Saturday, 9 June 2012

How to get ripped biceps




Elbow flexion pooled

Equipment: dumbbells

1. Stand with a dumbbell in each hand, arms to your sides and feet spread to shoulder width.
2. As you exhale, make a simultaneous bending of your forearm, making sure that your arms do not move.
3. Return to the starting position while inhaling.

Curl concentrated

Equipment: dumbbells

1. Left leg resting on the knee, left leg bent at 90 degrees, a dumbbell in your left hand and left elbow resting on the inside of the left thigh.

2. As you exhale, make a flexion of the left forearm.

3. Return to the starting position while inhaling.

* Perform each side completely before changing.

Example: perform all the repetitions on the left before moving to the right side.

Alternating elbow flexion, sitting on a bench

Equipment: dumbbells & bench

1. Sitting on a bench, a dumbbell in each hand, arms at your sides.

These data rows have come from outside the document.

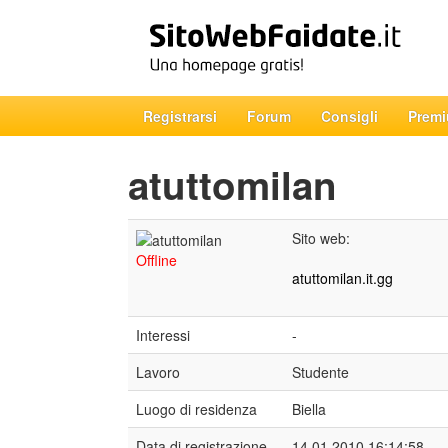
Registrarsi
Forum
Consigli
Prem
atuttomilan
Sito web:
Offline
atuttomilan.it.gg
Interessi
-
Lavoro
Studente
Luogo di residenza
Biella
Data di registrazione
14.01.2010 16:14:58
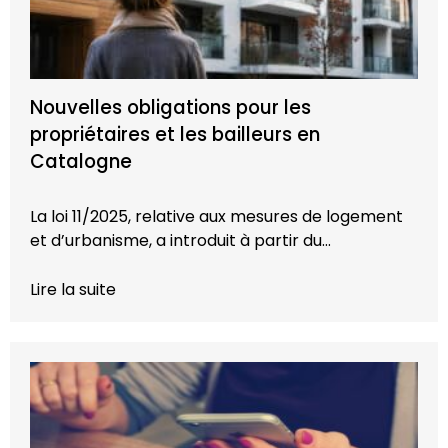
Nouvelles obligations pour les
propriétaires et les bailleurs en
Catalogne
La loi 11/2025, relative aux mesures de logement
et d’urbanisme, a introduit à partir du…
Lire la suite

2. Perform a bending of the left forearm, making sure that your arm does not move. In simultaneous, return to the starting position with your left arm and bend the right forearm.

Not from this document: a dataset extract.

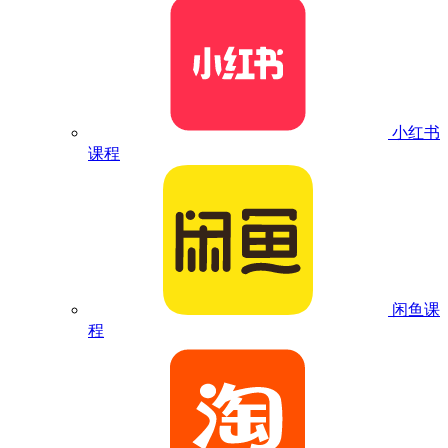
小红书
课程
闲鱼课
程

This exercise takes place simultaneously. If a forearm moves, the other must be in motion.

Elbow flexion, resting on a ball

Equipment: ball & dumbbells

1. Right knee on the ground, left foot resting on the ground, the body resting on a ball and a dumbbell in your left hand.

2. As you exhale, perform elbow flexion.

3. Return to starting position while inhaling.

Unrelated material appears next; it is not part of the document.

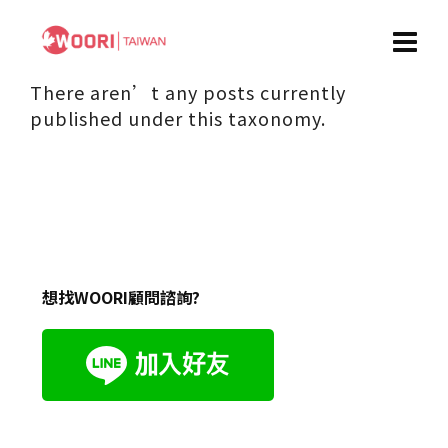
There aren’t any posts currently
published under this taxonomy.
想找WOORI顧問諮詢?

Perform each side completely before changing.

Example: perform all the repetitions on the left before moving to the right side.

Elbow flexion pooled, body resting on a ball

Equipment: ball and dumbbells

1. Feet resting on the wall, the body resting on a ball and a dumbbell in each hand.

2. As you exhale, make a simultaneous bending of your two forearms.

3. Return to starting position while inhaling.

Alternating elbow flexion, sitting on a ball

Equipment: ball & dumbbells

1. Sitting on a ball, a dumbbell in each hand and head straight.

2. Perform a bending of the left forearm, making sure that your arm does not move. In simultaneous, return to the starting position with your left arm and bend the right forearm.

* This exercise is carried out simultaneously. If a forearm moves, the other must be in motion.

Squat with elbow flexion pooled

Muscles: Legs and biceps
Equipment: ball and dumbbells

1. Standing slightly tilted backwards on a ball bearing, the feet forward (heels 35 cm from the wall) and a dumbbell in each hand.

2. Breathing in, do a knee bend until you reach a 90 degree angle.

3. Return to your starting position by performing a cluster flexion of the elbow and exhaling.

Elbow flexion (transverse)

Muscles: Biceps
Equipment: dumbbells

1. Stand with a dumbbell in each hand, feet shoulder width apart.

2. As you exhale, make a flexion of the right forearm, but instead to go straight, you will try to touch the opposite shoulder with the dumbbell.

3. Return to the starting position while inhaling. Repeat the other side.

When executing this movement, make sure that only your forearms are in motion.